**Task instructions:**
Restate the following data in its entirety, word for word and without images.
----------------
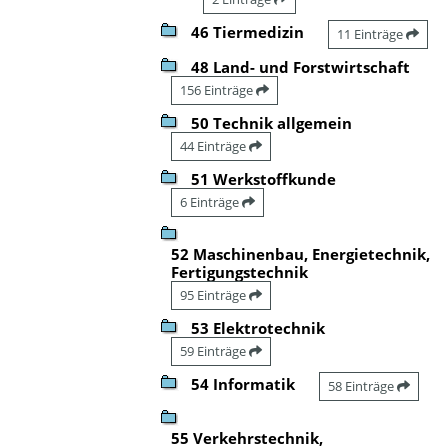
46 Tiermedizin
11 Einträge
48 Land- und Forstwirtschaft
156 Einträge
50 Technik allgemein
44 Einträge
51 Werkstoffkunde
6 Einträge
52 Maschinenbau, Energietechnik,
Fertigungstechnik
95 Einträge
53 Elektrotechnik
59 Einträge
54 Informatik
58 Einträge
55 Verkehrstechnik,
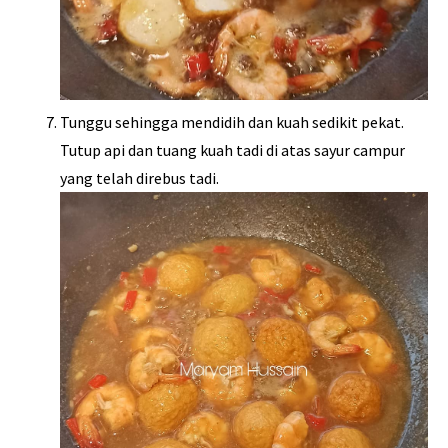
Tunggu sehingga mendidih dan kuah sedikit pekat.
Tutup api dan tuang kuah tadi di atas sayur campur
yang telah direbus tadi.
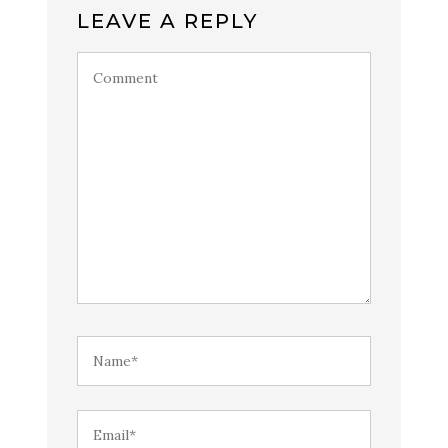
LEAVE A REPLY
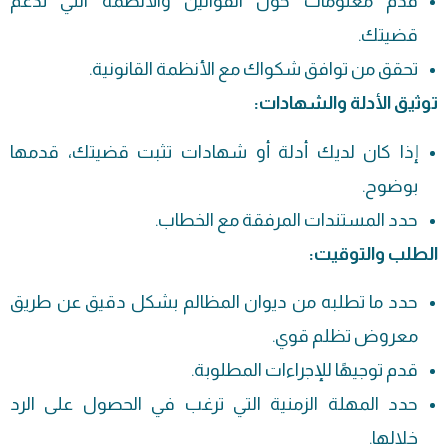
قدم معلومات حول القوانين والأنظمة التي تدعم
قضيتك.
تحقق من توافق شكواك مع الأنظمة القانونية.
توثيق الأدلة والشهادات:
إذا كان لديك أدلة أو شهادات تثبت قضيتك، قدمها
بوضوح.
حدد المستندات المرفقة مع الخطاب.
الطلب والتوقيت:
حدد ما تطلبه من ديوان المظالم بشكل دقيق عن طريق
معروض
تظلم قوي.
قدم توجيهًا للإجراءات المطلوبة.
حدد المهلة الزمنية التي ترغب في الحصول على الرد
خلالها.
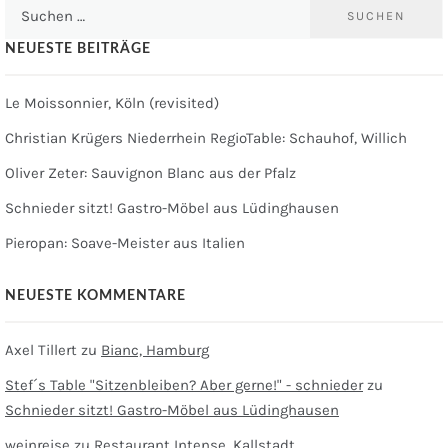
Suchen
nach:
NEUESTE BEITRÄGE
Le Moissonnier, Köln (revisited)
Christian Krügers Niederrhein RegioTable: Schauhof, Willich
Oliver Zeter: Sauvignon Blanc aus der Pfalz
Schnieder sitzt! Gastro-Möbel aus Lüdinghausen
Pieropan: Soave-Meister aus Italien
NEUESTE KOMMENTARE
Axel Tillert
zu
Bianc, Hamburg
Stef´s Table "Sitzenbleiben? Aber gerne!" - schnieder
zu
Schnieder sitzt! Gastro-Möbel aus Lüdinghausen
weinreise
zu
Restaurant Intense, Kallstadt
----------------
**Task response:**
46 Tiermedizin
11 Einträge
48 Land- und Forstwirtschaft
156 Einträge
50 Technik allgemein
44 Einträge
51 Werkstoffkunde
6 Einträge
52 Maschinenbau, Energietechnik,
Fertigungstechnik
95 Einträge
53 Elektrotechnik
59 Einträge
54 Informatik
58 Einträge
55 Verkehrstechnik,
Tunggu sehingga mendidih dan kuah sedikit pekat.
Tutup api dan tuang kuah tadi di atas sayur campur
yang telah direbus tadi.
LEAVE A REPLY
قدم معلومات حول القوانين والأنظمة التي تدعم
قضيتك.
تحقق من توافق شكواك مع الأنظمة القانونية.
توثيق الأدلة والشهادات:
إذا كان لديك أدلة أو شهادات تثبت قضيتك، قدمها
بوضوح.
حدد المستندات المرفقة مع الخطاب.
الطلب والتوقيت:
حدد ما تطلبه من ديوان المظالم بشكل دقيق عن طريق
معروض
تظلم قوي.
قدم توجيهًا للإجراءات المطلوبة.
حدد المهلة الزمنية التي ترغب في الحصول على الرد
خلالها.
Suchen
nach:
NEUESTE BEITRÄGE
Le Moissonnier, Köln (revisited)
Christian Krügers Niederrhein RegioTable: Schauhof, Willich
Oliver Zeter: Sauvignon Blanc aus der Pfalz
Schnieder sitzt! Gastro-Möbel aus Lüdinghausen
Pieropan: Soave-Meister aus Italien
NEUESTE KOMMENTARE
Axel Tillert
zu
Bianc, Hamburg
Stef´s Table "Sitzenbleiben? Aber gerne!" - schnieder
zu
Schnieder sitzt! Gastro-Möbel aus Lüdinghausen
weinreise
zu
Restaurant Intense, Kallstadt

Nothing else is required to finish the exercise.